-------- DATASET EXTRACT

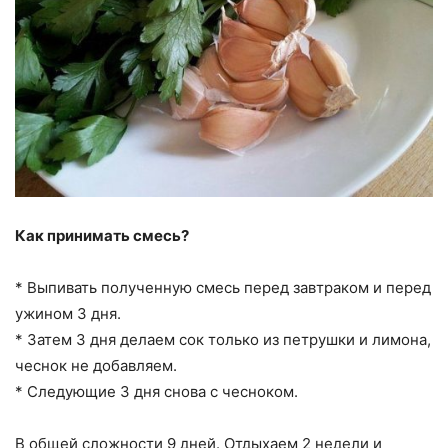
Как принимать смесь?
* Выпивать полученную смесь перед завтраком и перед
ужином 3 дня.
* Затем 3 дня делаем сок только из петрушки и лимона,
чеснок не добавляем.
* Следующие 3 дня снова с чесноком.
В общей сложности 9 дней. Отдыхаем 2 недели и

----------------

■ **DIRECTIONS FOR THIS TASK**: An exact transcription of all the entries is required, without the pictures.

■ **SOLVED EXERCISE**:
Как принимать смесь?
* Выпивать полученную смесь перед завтраком и перед
ужином 3 дня.
* Затем 3 дня делаем сок только из петрушки и лимона,
чеснок не добавляем.
* Следующие 3 дня снова с чесноком.
В общей сложности 9 дней. Отдыхаем 2 недели и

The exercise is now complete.